Fast Python spring network solver

Question

I wanted a very simple spring system written in Python. The system would be defined as a simple network of knots, linked by links using the following rules:

A knot is a massless connection between links. Each knot is only affected by the push/pull forces it receives from the links it is connected to (no gravity, viscosity etc.)... Its only attribute is to be anchored or not, where an anchored knot affects the system by its movement. An unanchored knot can also affect the system if being moved, but it will be pulled back by the resulting push/pull forces.
A link is a connection between 2 knots. It has no mass, and it applies force on the knots connected to each end derived from the difference between its current length and its initial length.
The system takes for input the initial position of each knot, each knot's anchored state, a list of links (presented as arrays of knot indices), and each link's initial lengths. The system then begins iterating over the network by adding up all the forces affecting each knot, adjusting the knots to a their new position (dampened for stability), and keep iterating until an iteration count limit is reached, or the highest force applied at any given iteration is below a given threshold. I don't care to solve over time, I don't need velocity, all I want is the final "relaxed" position of each knot.

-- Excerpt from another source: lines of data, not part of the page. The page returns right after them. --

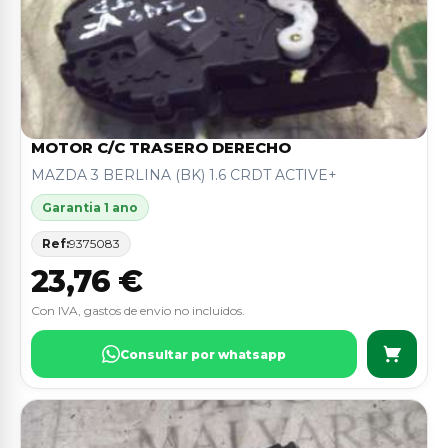
MOTOR C/C TRASERO DERECHO
MAZDA 3 BERLINA (BK) 1.6 CRDT ACTIVE+
Garantia 1 ano
Ref:
9375083
23,76 €
Con IVA, gastos de envio no incluidos.
Consultar por whatsapp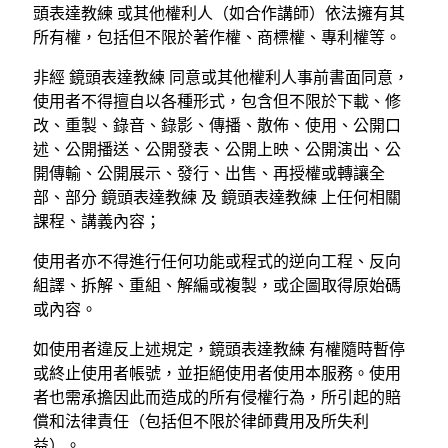
頭表達教練 或其他權利人（如合作講師）依法擁有其
所有權，包括但不限於著作權、商標權、專利權等。
非經 鏡頭表達教練 同意或其他權利人事前書面同意，
使用者不得擅自以各種形式，包含但不限於下載、修
改、重製、錄音、錄影、傳播、散佈、使用、公開口
述、公開播送、公開發表、公開上映、公開演出、公
開傳輸、公開展示、發行、出售、再授權或轉讓全
部、部分 鏡頭表達教練 及 鏡頭表達教練 上任何相關
課程、講義內容；
使用者亦不得進行任何功能或程式的逆向工程、反向
組譯、拆解、重組、解編或複製，或企圖取得原始碼
或內容。
如使用者違反上述規定，鏡頭表達教練 有權隨時暫停
或終止使用者帳號，並拒絕使用者使用本服務。使用
者也需承擔因此而造成的所有侵權行為，所引起的賠
償和法律責任（包括但不限於律師費用及所失利
益）。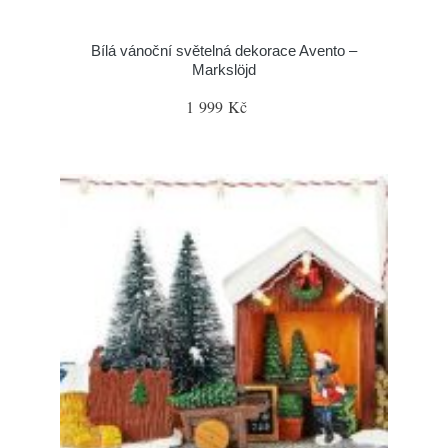
Bílá vánoční světelná dekorace Avento –
Markslöjd
1 999 Kč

Leveraging NumPy's vectorization, I came up with this code:

import numpy as np
from numpy.core.umath_tests import inner1d

def solver(kPos, kAnchor, link0, link1, w0, cycles=1000, precision=0.001, dampening=0.1, debug=False):
    """
    kPos       : vector array - knot position
    kAnchor    : float array  - knot's anchor state, 0 = moves freely, 1 = anchored (not moving)
    link0      : int array    - array of links connecting each knot. each index corresponds to a knot
    link1      : int array    - array of links connecting each knot. each index corresponds to a knot
    w0         : float array  - initial link length
    cycles     : int          - eval stops when n cycles reached
    precision  : float        - eval stops when highest applied force is below this value
    dampening  : float        - keeps system stable during each iteration
    """

    kPos        = np.asarray(kPos)
    pos         = np.array(kPos) # copy of kPos
    kAnchor     = 1-np.clip(np.asarray(kAnchor).astype(float),0,1)[:,None]
    link0       = np.asarray(link0).astype(int)
    link1       = np.asarray(link1).astype(int)
    w0          = np.asarray(w0).astype(float)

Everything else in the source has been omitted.